After completing the drilling of the first two wells this year, Dragon Oil is charging ahead with its 2010 Turkmenistan drilling programme. The first two wells, both located on the Cheleken contract area in the beautiful Caspian Sea, have been completely drilled. Initial testing has also begun on these two wells, named the Dzheitune A/142 and 13/143. The first well, the A/142, was drilled by the Iran Khazar rig to a depth of 3,961 metres. This well underwent extensive initial testing at a rate of 2,103 barrels of oil per day. The other well that has been completely drilled, the Dzheitune 13/143, was drilled down 3,450 metres and tested at a rate of 2,168 barrels of oil per day. It is expected that further testing will be administered in the near future.

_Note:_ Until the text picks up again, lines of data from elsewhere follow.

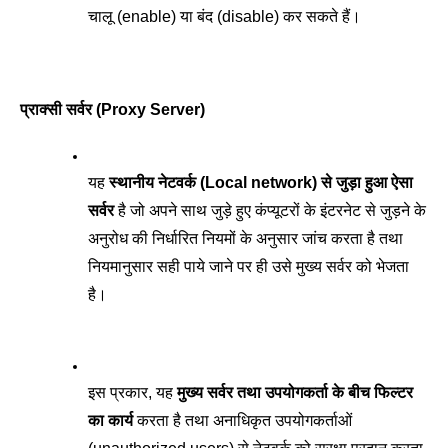
चालू (enable) या बंद (disable) कर सकते हैं। 
प्राक्सी सर्वर (Proxy Server)
यह 
स्थानीय नेटवर्क (Local network) से जुड़ा हुआ ऐसा 
सर्वर
 है जो अपने साथ जुड़े हुए कंप्यूटरों के इंटरनेट से जुड़ने के 
अनुरोध की निर्धारित नियमों के अनुसार जांच करता है तथा 
नियमानुसार सही पाये जाने पर ही उसे मुख्य सर्वर को भेजता 
है। 
इस प्रकार, यह 
मुख्य सर्वर तथा उपयोगकर्ता के बीच फिल्टर 
का कार्य
 करता है तथा अनाधिकृत उपयोगकर्ताओं 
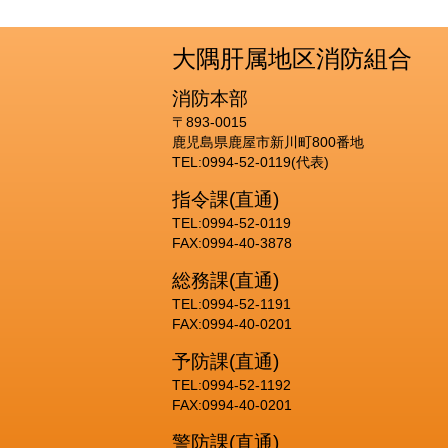
大隅肝属地区消防組合
消防本部
〒893-0015
鹿児島県鹿屋市新川町800番地
TEL:0994-52-0119(代表)
指令課(直通)
TEL:0994-52-0119
FAX:0994-40-3878
総務課(直通)
TEL:0994-52-1191
FAX:0994-40-0201
予防課(直通)
TEL:0994-52-1192
FAX:0994-40-0201
警防課(直通)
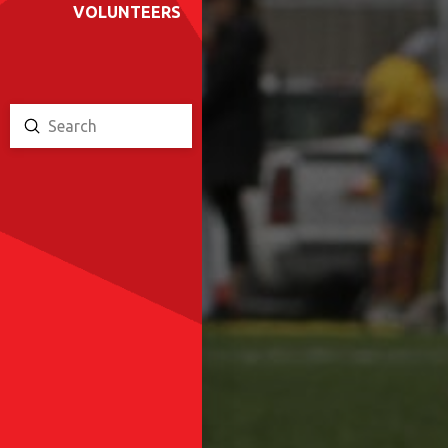
VOLUNTEERS
Submit
Search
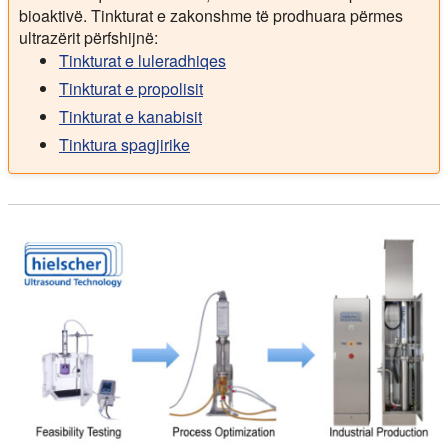
bioaktivë. Tinkturat e zakonshme të prodhuara përmes
ultrazërit përfshijnë:
Tinkturat e luleradhiqes
Tinkturat e propolisit
Tinkturat e kanabisit
Tinktura spagjirike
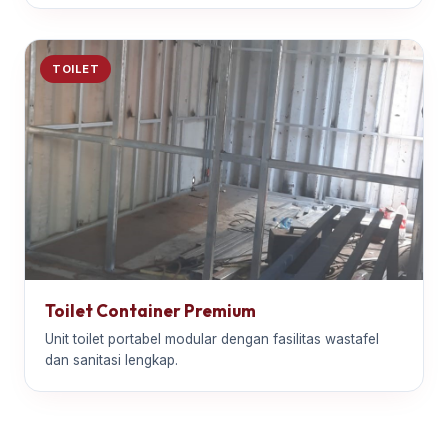
TOILET
Toilet Container Premium
Unit toilet portabel modular dengan fasilitas wastafel
dan sanitasi lengkap.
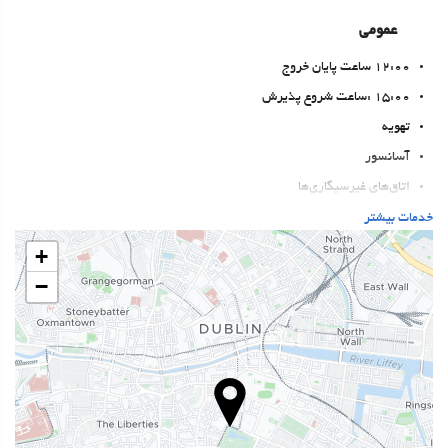
عمومی
12:00 ساعت پایان خروج
15:00 :ساعت شروع پذیرش
تهویه
آسانسور
اتاق‌های غیرسیگاری‌ها
منطقه سیگار کشیدن
خدمات بیشتر
حیوانات خانگی مجاز نیست
+
−
خدمات پذیرش
انبار چمدان
گاوصندوق
تبدیل پول
اطلاعات توریستی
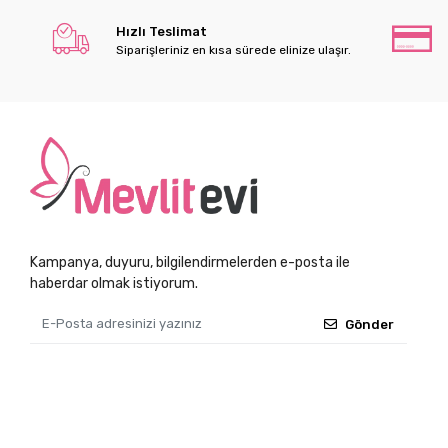
Hızlı Teslimat
Siparişleriniz en kısa sürede elinize ulaşır.
Kampanya, duyuru, bilgilendirmelerden e-posta ile
haberdar olmak istiyorum.
Gönder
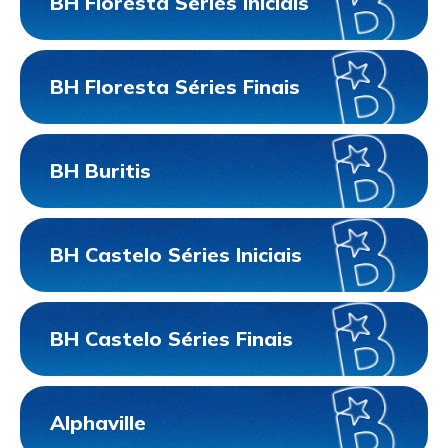
BH Floresta Séries Iniciais
BH Floresta Séries Finais
BH Buritis
BH Castelo Séries Iniciais
BH Castelo Séries Finais
Alphaville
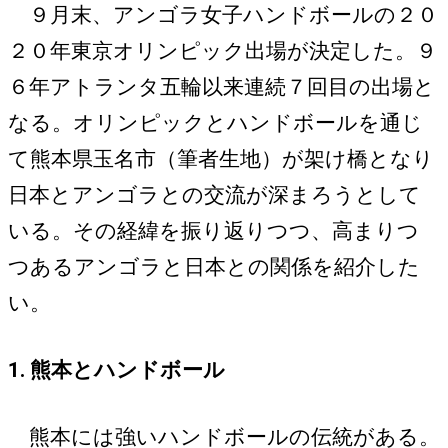
９月末、アンゴラ女子ハンドボールの２０
２０年東京オリンピック出場が決定した。９
６年アトランタ五輪以来連続７回目の出場と
なる。オリンピックとハンドボールを通じ
て熊本県玉名市（筆者生地）が架け橋となり
日本とアンゴラとの交流が深まろうとして
いる。その経緯を振り返りつつ、高まりつ
つあるアンゴラと日本との関係を紹介した
い。
1. 熊本とハンドボール
熊本には強いハンドボールの伝統がある。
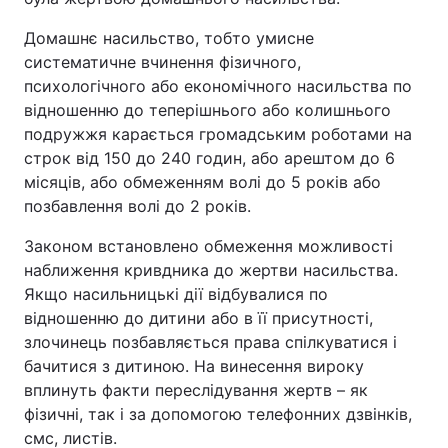
Домашнє насильство, тобто умисне
систематичне вчинення фізичного,
психологічного або економічного насильства по
відношенню до теперішнього або колишнього
подружжя карається громадським роботами на
строк від 150 до 240 годин, або арештом до 6
місяців, або обмеженням волі до 5 років або
позбавлення волі до 2 років.
Законом встановлено обмеження можливості
наближення кривдника до жертви насильства.
Якщо насильницькі дії відбувалися по
відношенню до дитини або в її присутності,
злочинець позбавляється права спілкуватися і
бачитися з дитиною. На винесення вироку
вплинуть факти переслідування жертв – як
фізичні, так і за допомогою телефонних дзвінків,
смс, листів.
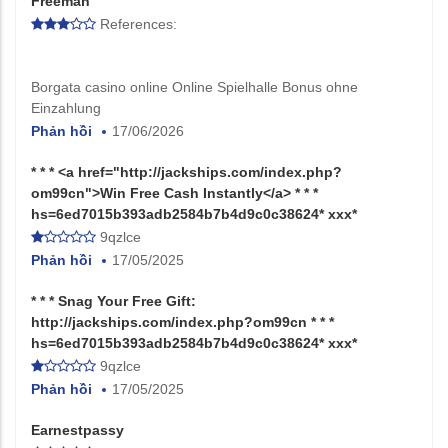
Freeman
References:
Borgata casino online Online Spielhalle Bonus ohne
Einzahlung
Phản hồi
17/06/2026
* * * <a href="http://jackships.com/index.php?
om99cn">Win Free Cash Instantly</a> * * *
hs=6ed7015b393adb2584b7b4d9c0c38624* ххх*
9qzlce
Phản hồi
17/05/2025
* * * Snag Your Free Gift:
http://jackships.com/index.php?om99cn * * *
hs=6ed7015b393adb2584b7b4d9c0c38624* ххх*
9qzlce
Phản hồi
17/05/2025
Earnestpassy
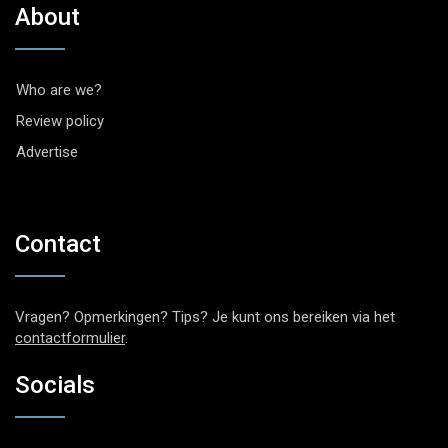
About
Who are we?
Review policy
Advertise
Contact
Vragen? Opmerkingen? Tips? Je kunt ons bereiken via het
contactformulier
.
Socials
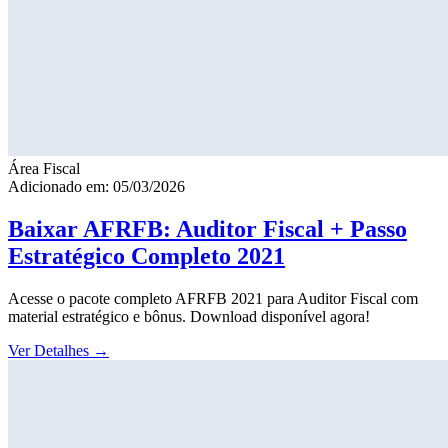
Área Fiscal
Adicionado em: 05/03/2026
Baixar AFRFB: Auditor Fiscal + Passo
Estratégico Completo 2021
Acesse o pacote completo AFRFB 2021 para Auditor Fiscal com
material estratégico e bônus. Download disponível agora!
Ver Detalhes
→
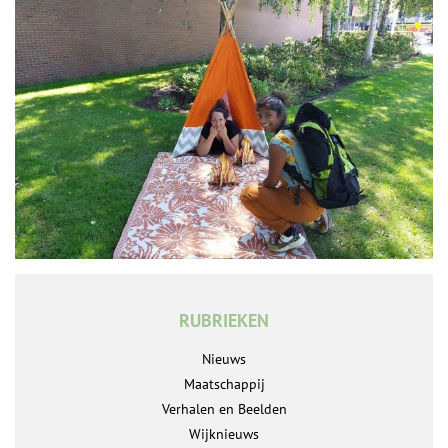
RUBRIEKEN
Nieuws
Maatschappij
Verhalen en Beelden
Wijknieuws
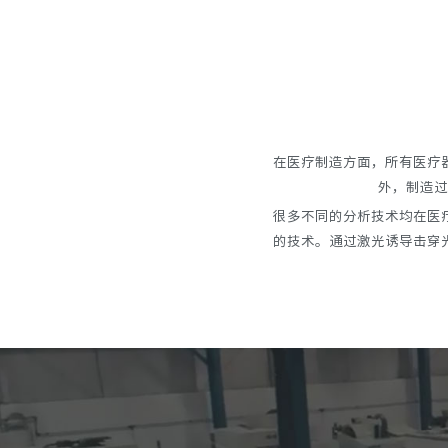
在医疗制造方面，所有医疗
外，制造过
很多不同的分析技术均在医
的技术。通过激光诱导击穿光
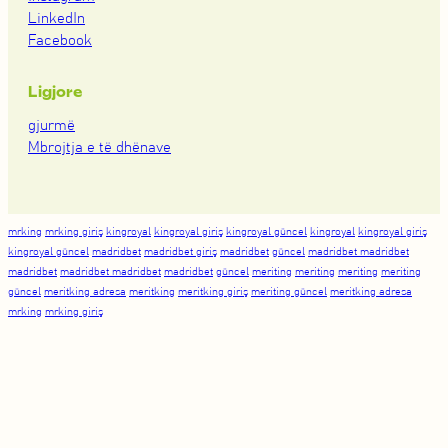
LinkedIn
Facebook
Ligjore
gjurmë
Mbrojtja e të dhënave
mrking
mrking giriş
kingroyal
kingroyal giriş
kingroyal güncel
kingroyal
kingroyal giriş
kingroyal güncel
madridbet
madridbet giriş
madridbet
güncel
madridbet madridbet
madridbet
madridbet madridbet
madridbet
güncel
meriting
meriting
meriting
meriting
güncel
meritking adresa
meritking
meritking giriş
meriting güncel
meritking adresa
mrking
mrking giriş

These two wells are the first of eleven wells that are scheduled to be drilled during the 2010 year. Dragon Oil’s aim in drilling these additional wells is to secure a growth in their production of oil of at least 15 percent. The company, which is headquartered in the country of Dubai, is confident that it will be able to meet it’s committed production growth target with the addition of these eleven new wells.
The Khazar rig used to dig the A/142 well will next be completing a workover of a well located on the same platform as these first two wells. Another drilling rig, Rig 40, which was used to drill the second of the new wells, will begin to dig the Dzheitune 13/144 well in the coming months.
In response to the announcement concerning these newly drilled wells, Dragon Oil’s shares dipped 2.50p to land at 478.50p. Well, I thought it was good news! Perhaps someone thought it was not good enough.